Florent : Il ne faut jamais négliger l’offre locale. Il faut la promouvoir et communiquer dessus. Ici, les gens sont fiers de leur patrimoine, c’est important pour eux. Lorsqu’on décide d’ouvrir une épicerie vrac, il ne faut pas juste être porteur de projet. Il faut être sincère dans sa démarche. Ici, ce sont les magasins qui ne font pas cela par opportunisme qui ont du succès. La Réunion est une petite île, il y a beaucoup de bouche-à-oreille, les gens savent qui vous êtes. Il faut donc être sincère et toujours transparent.
Nelly : Je ne sais pas vraiment quoi dire… personnellement j’ai foncé dans le tas ! Je dirais qu’il ne faut pas trop se poser de questions et y aller. Sur une île comme la Réunion, il faut être conscient que vous ferez du vrac mais ne serez pas totalement 0 carbone. Il faut aussi être hyper motivé : oubliez les 35 heures ! Enfin, allez-y avec le cœur, informez-vous, lisez des ouvrages sur le thème et rejoignez Réseau Vrac bien sûr !
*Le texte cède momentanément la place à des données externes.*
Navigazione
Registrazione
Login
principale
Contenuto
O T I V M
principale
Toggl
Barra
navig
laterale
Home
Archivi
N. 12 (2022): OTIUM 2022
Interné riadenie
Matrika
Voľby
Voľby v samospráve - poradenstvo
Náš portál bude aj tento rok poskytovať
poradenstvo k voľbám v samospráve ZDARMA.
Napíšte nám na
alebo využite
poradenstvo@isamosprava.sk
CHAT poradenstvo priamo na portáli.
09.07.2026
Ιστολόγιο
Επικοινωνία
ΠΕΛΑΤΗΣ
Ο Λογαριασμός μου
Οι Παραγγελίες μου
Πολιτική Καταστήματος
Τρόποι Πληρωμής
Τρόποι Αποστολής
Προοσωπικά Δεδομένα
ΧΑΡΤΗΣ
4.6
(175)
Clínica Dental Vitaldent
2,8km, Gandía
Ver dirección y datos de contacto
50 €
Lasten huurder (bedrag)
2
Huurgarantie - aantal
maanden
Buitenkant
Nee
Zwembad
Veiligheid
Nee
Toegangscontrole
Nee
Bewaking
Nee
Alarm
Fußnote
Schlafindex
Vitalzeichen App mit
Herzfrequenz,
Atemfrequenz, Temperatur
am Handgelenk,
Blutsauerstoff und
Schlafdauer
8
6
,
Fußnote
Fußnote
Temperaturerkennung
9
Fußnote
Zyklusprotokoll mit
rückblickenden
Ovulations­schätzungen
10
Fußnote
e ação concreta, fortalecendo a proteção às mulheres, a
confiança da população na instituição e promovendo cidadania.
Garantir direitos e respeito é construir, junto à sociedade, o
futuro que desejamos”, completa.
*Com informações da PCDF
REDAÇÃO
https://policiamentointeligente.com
Florent : Je considère que chaque jour est un bonus. L’arrivée du vrac dans les grandes surfaces m’effraie. Ici, le taux de chômage est élevé et beaucoup de gens vivent en dessous du seuil de pauvreté. Les grandes surfaces peuvent se permettre de proposer des prix au rabais mais nous, épiceries indépendantes, si nous voulons garantir la qualité de nos produits, nous ne pouvons pas le faire. Je considère que le plus gros avantage des épiceries vrac est leur vision éthique mais j’ai peur du jour où l’accessibilité prix vaincra cette dernière. Heureusement, nos clients ont confiance en nous et en nos produits, ils soutiennent notre démarche et nos commerces.
Nelly : Honnêtement je ne suis pas très sereine. De nombreuses grandes surfaces commencent à faire du vrac et j’ai peur que les petites épiceries ne puissent pas gagner la guerre des prix. Je ne considère pas faire le même vrac que les grandes surfaces car leur façon de faire ne me correspond pas. Je fais ce métier par conviction. J’aime toute la proximité que peut apporter une épicerie vrac : je peux échanger avec le commerçant, je vois des familles venir faire leurs courses en ayant l’impression de changer le monde ; c’est ça qui est beau.
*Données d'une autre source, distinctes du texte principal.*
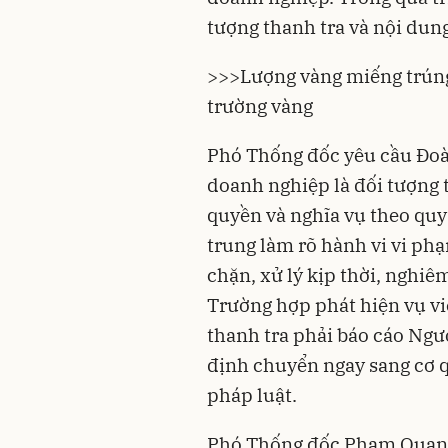
tượng thanh tra và nội dung
>>>
Lượng vàng miếng trúng
trường vàng
Phó Thống đốc yêu cầu Đoàn
doanh nghiệp là đối tượng 
quyền và nghĩa vụ theo quy
trung làm rõ hành vi vi phạ
chặn, xử lý kịp thời, nghi
Trường hợp phát hiện vụ vi
thanh tra phải báo cáo Ngườ
định chuyển ngay sang cơ q
pháp luật.
Phó Thống đốc Phạm Quang 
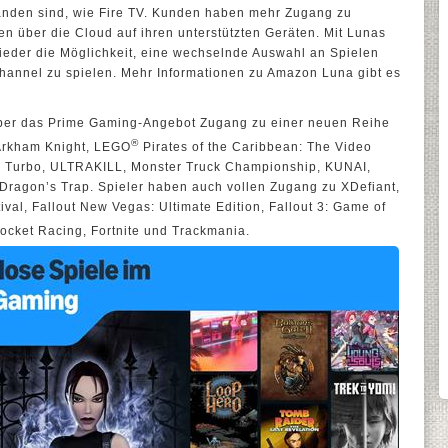
handen sind, wie Fire TV. Kunden haben mehr Zugang zu
en über die Cloud auf ihren unterstützten Geräten. Mit Lunas
eder die Möglichkeit, eine wechselnde Auswahl an Spielen
hannel zu spielen. Mehr Informationen zu Amazon Luna gibt es
über das Prime Gaming-Angebot Zugang zu einer neuen Reihe
®
 Arkham Knight, LEGO
Pirates of the Caribbean: The Video
 Turbo, ULTRAKILL, Monster Truck Championship, KUNAI,
ragon’s Trap. Spieler haben auch vollen Zugang zu XDefiant,
tival, Fallout New Vegas: Ultimate Edition, Fallout 3: Game of
Rocket Racing, Fortnite und Trackmania.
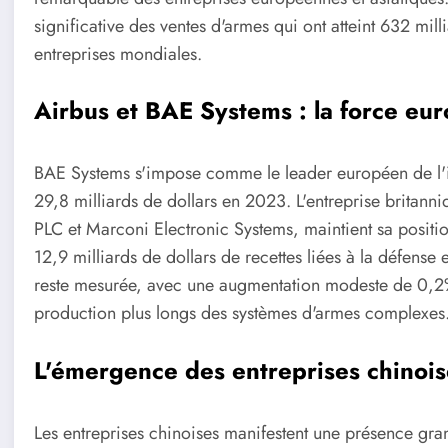
significative des ventes d'armes qui ont atteint 632 mi
entreprises mondiales.
Airbus et BAE Systems : la force eu
BAE Systems s'impose comme le leader européen de l'in
29,8 milliards de dollars en 2023. L'entreprise britann
PLC et Marconi Electronic Systems, maintient sa positi
12,9 milliards de dollars de recettes liées à la défen
reste mesurée, avec une augmentation modeste de 0,2%
production plus longs des systèmes d'armes complexes
L'émergence des entreprises chinois
Les entreprises chinoises manifestent une présence gra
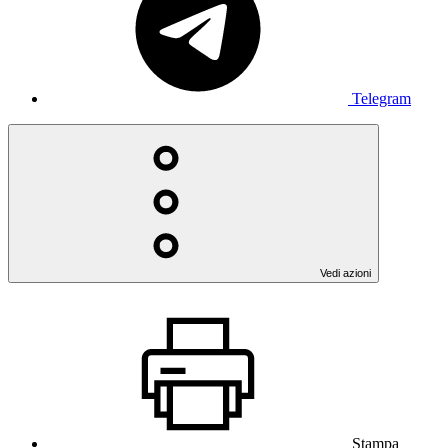
Telegram
Vedi azioni
Stampa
Florent : Avec Nelly, on a une relation très particulière ; on se serre vraiment les coudes. On est dans la même démarche solidaire. A la Réunion, il n’y a pas de concurrence. J’essaie de créer des liens avec beaucoup d’autres commerçants et je pense qu’il faut continuer dans cette voie. Je remercie tous ceux qui sont engagés au niveau commercial mais aussi associatif sur l’île. Ces gens doivent continuer à se battre car les choses avancent petit à petit malgré tout.
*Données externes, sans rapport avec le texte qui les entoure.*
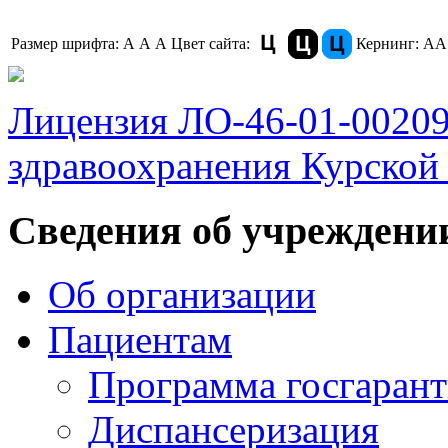
Размер шрифта:
A
A
A
Цвет сайта:
Кернинг:
АА
Лицензия ЛО-46-01-0020
здравоохранения Курской 
Сведения об учреждени
Об организации
Пациентам
Программа госгаран
Диспансеризация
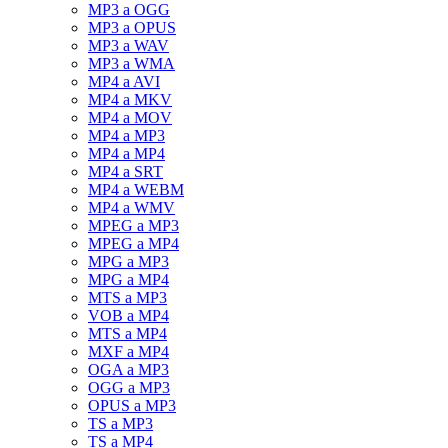
MP3 a OGG
MP3 a OPUS
MP3 a WAV
MP3 a WMA
MP4 a AVI
MP4 a MKV
MP4 a MOV
MP4 a MP3
MP4 a MP4
MP4 a SRT
MP4 a WEBM
MP4 a WMV
MPEG a MP3
MPEG a MP4
MPG a MP3
MPG a MP4
MTS a MP3
VOB a MP4
MTS a MP4
MXF a MP4
OGA a MP3
OGG a MP3
OPUS a MP3
TS a MP3
TS a MP4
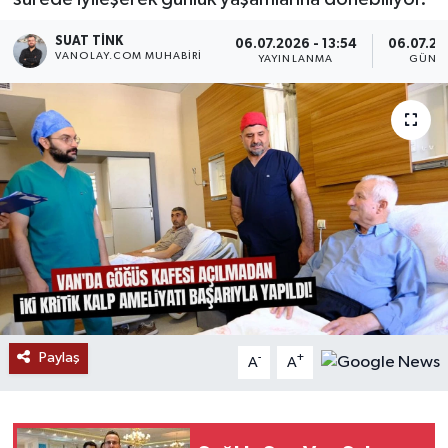
RESMİ İLANLAR
SUAT TINK
06.07.2026 - 13:54
06.07.20
VANOLAY.COM MUHABIRI
YAYINLANMA
GÜNC
Paylaş
-
+
A
A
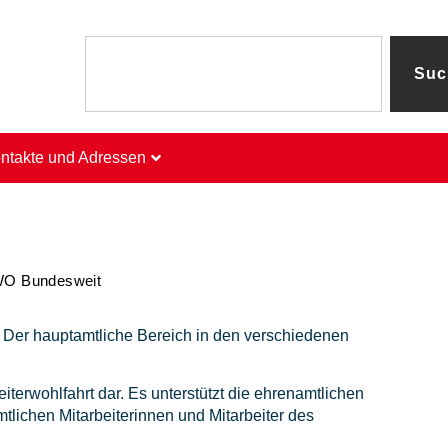
Suc
ntakte und Adressen
O Bundesweit
. Der hauptamtliche Bereich in den verschiedenen
terwohlfahrt dar. Es unterstützt die ehrenamtlichen
tamtlichen Mitarbeiterinnen und Mitarbeiter des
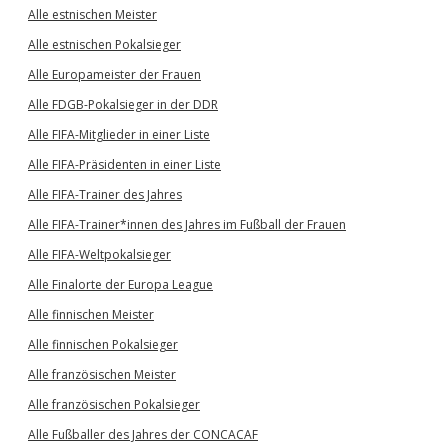
Alle estnischen Meister
Alle estnischen Pokalsieger
Alle Europameister der Frauen
Alle FDGB-Pokalsieger in der DDR
Alle FIFA-Mitglieder in einer Liste
Alle FIFA-Präsidenten in einer Liste
Alle FIFA-Trainer des Jahres
Alle FIFA-Trainer*innen des Jahres im Fußball der Frauen
Alle FIFA-Weltpokalsieger
Alle Finalorte der Europa League
Alle finnischen Meister
Alle finnischen Pokalsieger
Alle französischen Meister
Alle französischen Pokalsieger
Alle Fußballer des Jahres der CONCACAF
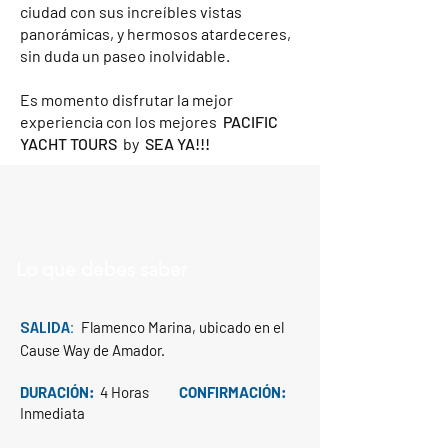
ciudad con sus increíbles vistas
panorámicas, y hermosos atardeceres,
sin duda un paseo inolvidable.
Es momento disfrutar la mejor
experiencia con los mejores
PACIFIC
YACHT TOURS
by
SEA YA!!!
Lo que debes saber
Flamenco Marina, ubicado en el
SALIDA:
Cause Way de Amador.
DURACIÓN:
4 Horas
CONFIRMACIÓN:
Inmediata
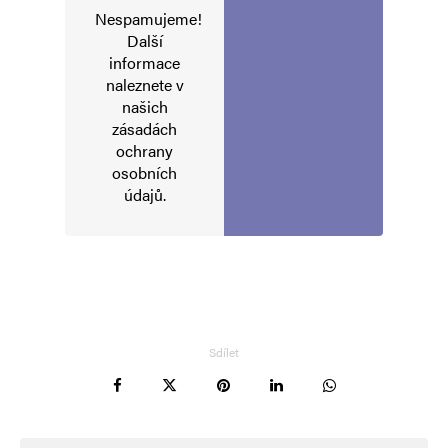
Nespamujeme!
Další
informace
naleznete v
našich
zásadách
ochrany
osobních
údajů
.
Sdílet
Nelly : Florent et moi nous entendons très bien, on a vraiment créé un lien fort. Nous ne sommes pas issus du même milieu et n’avons pas la même expérience donc nos échanges sont très enrichissants. Nous nous faisons confiance, sommes complémentaires et avons le même objectif de vie. Ça me permet de me sentir moins seule. A la Réunion, il n’y a pas de concurrence : on s’envoie des clients, on n’est pas situés les uns à côté des autres… On se bat tous pour le même objectif donc c’est important de savoir vivre ensemble.